Quickly finding unused indexes (and estimating their size)

I had a customer recently who needed to reduce their database size on disk quickly without a lot of messy schema redesign and application recoding.  They didn’t want to drop any actual data, and their index usage was fairly high, so we decided to look for unused indexes that could be removed.

Collecting data

It’s quite easy to collect statistics about index usage in Percona Server (and others) using the User Statistics patch.  By enabling ‘userstat_running’, we start to get information in the INFORMATION_SCHEMA.INDEX_STATISTICS table.  This data collection does add some overhead to your running server, but it’s important to leave this running for a good long while to get a good dataset that is representative of as much of your workload as possible.

If you miss collecting index stats while some occasional queries run, you run the risk of dropping indexes that are being (seldomly) used, but are still important for the health of your system to have.  This may or may not impact you, but I’d highly recommend you manually review the list of unused indexes being generated above before you simply drop them.

Depending on your sensitivity to production load, you may therefore want to run this several days, or just sample different short windows during your normal production peak.  In either case, you may want to compare or repeat this index analysis, so let’s setup a separate schema to do this.  Its important that this index analysis is on a server with your full production dataset loaded, but it could be a master, or just a slave somewhere (just be careful not to break replication!).

mysql> create schema index_analysis;

If our index_statistics are collecting on the same server, then we can simply get a snapshot of it into our schema with one command:

mysql> create table index_analysis.used_indexes select * from information_schema.index_statistics;

If the stats come from some other server, then you may need to dump and load a copy of that table into your working index_analysis schema.

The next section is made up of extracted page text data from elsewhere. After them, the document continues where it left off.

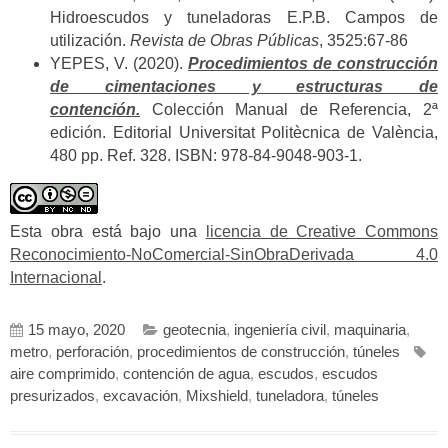
Hidroescudos y tuneladoras E.P.B. Campos de
utilización.
Revista de Obras Públicas
, 3525:67-86
YEPES, V. (2020).
Procedimientos de construcción
de cimentaciones y estructuras de
contención.
Colección Manual de Referencia, 2ª
edición. Editorial Universitat Politècnica de València,
480 pp. Ref. 328. ISBN: 978-84-9048-903-1.
Esta obra está bajo una
licencia de Creative Commons
Reconocimiento-NoComercial-SinObraDerivada 4.0
Internacional
.
15 mayo, 2020
geotecnia
,
ingeniería civil
,
maquinaria
,
metro
,
perforación
,
procedimientos de construcción
,
túneles
aire comprimido
,
contención de agua
,
escudos
,
escudos
presurizados
,
excavación
,
Mixshield
,
tuneladora
,
túneles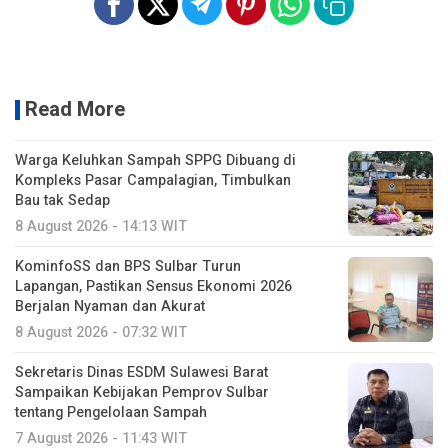
Read More
Warga Keluhkan Sampah SPPG Dibuang di
Kompleks Pasar Campalagian, Timbulkan
Bau tak Sedap
8 August 2026 - 14:13 WIT
KominfoSS dan BPS Sulbar Turun
Lapangan, Pastikan Sensus Ekonomi 2026
Berjalan Nyaman dan Akurat
8 August 2026 - 07:32 WIT
Sekretaris Dinas ESDM Sulawesi Barat
Sampaikan Kebijakan Pemprov Sulbar
tentang Pengelolaan Sampah
7 August 2026 - 11:43 WIT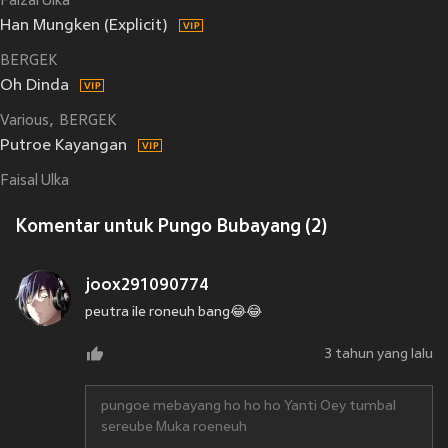
Faizal Ulka
Han Mungken (Explicit)
BERGEK
Oh Dinda
Various
BERGEK
Putroe Kayangan
Faisal Ulka
Komentar untuk Pungo Bubayang (2)
joox291090774
peutra ile roneuh bang😂😂
3 tahun yang lalu
pungoe mebayang ho ho ho Yanti Oey tumbal
sereube Muka roeneuh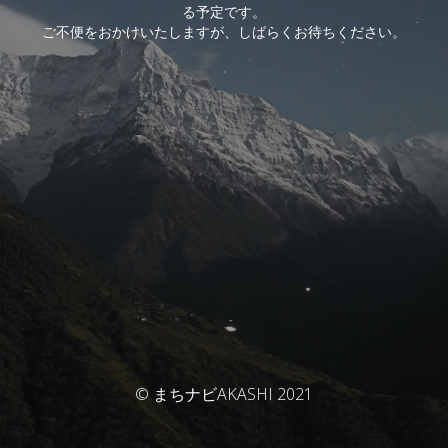
る予定です。
ご不便をおかけいたしますが、しばらくお待ちください。
© まちナビAKASHI 2021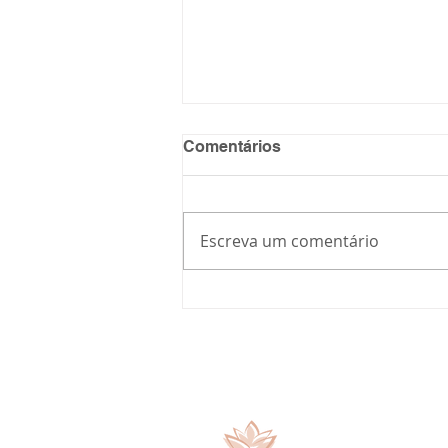
Comentários
Autocuidado
Escreva um comentário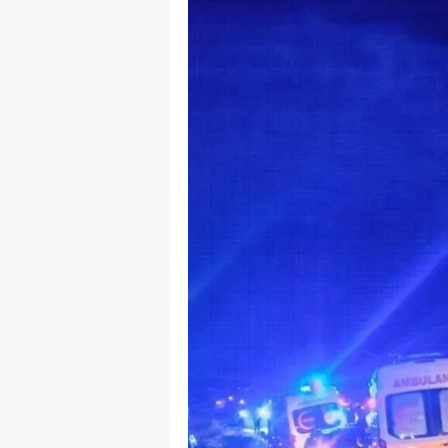
B
B
Bi
B
B
B
Ç
Ç
Ç
D
D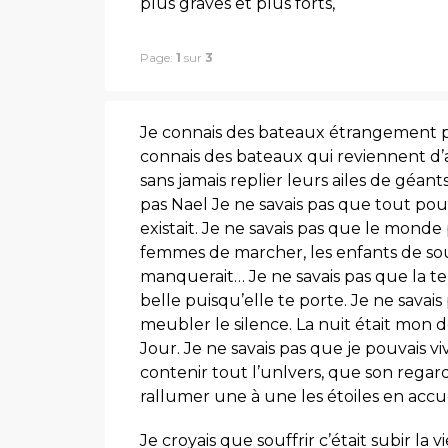
plus graves et plus forts,
Page:
1
sur
3
Je connais des bateaux étrangement par
connais des bateaux qui reviennent d’
sans jamais replier leurs ailes de géants
pas Nael Je ne savais pas que tout pou
existait. Je ne savais pas que le monde 
femmes de marcher, les enfants de sou
manquerait… Je ne savais pas que la terr
belle puisqu’elle te porte. Je ne sava
meubler le silence. La nuit était mon d
Jour. Je ne savais pas que je pouvais vi
contenir tout l’unlvers, que son regar
rallumer une à une les étoiles en accu
Je croyais que souffrir c’était subir la 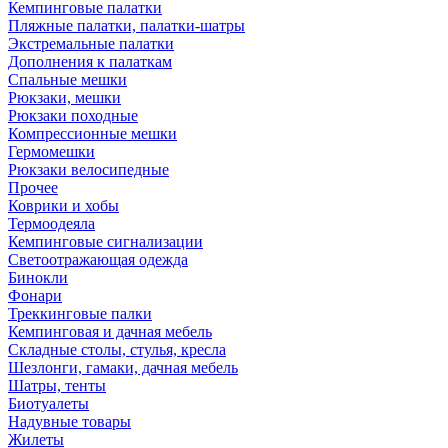
Кемпинговые палатки
Пляжные палатки, палатки-шатры
Экстремальные палатки
Дополнения к палаткам
Спальные мешки
Рюкзаки, мешки
Рюкзаки походные
Компрессионные мешки
Гермомешки
Рюкзаки велосипедные
Прочее
Коврики и хобы
Термоодеяла
Кемпинговые сигнализации
Светоотражающая одежда
Бинокли
Фонари
Треккинговые палки
Кемпинговая и дачная мебель
Складные столы, стулья, кресла
Шезлонги, гамаки, дачная мебель
Шатры, тенты
Биотуалеты
Надувные товары
Жилеты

Merging stats from several servers

In the case of this client, they had a master and several slaves taking read traffic.  The index workload on these two sets of servers was different and I wanted to make sure I considered the index statistics from both of these sources.  Be sure you include all relevant index stats from all aspects of your application, otherwise garbage-in, garbage-out and you risk dropping necessary indexes.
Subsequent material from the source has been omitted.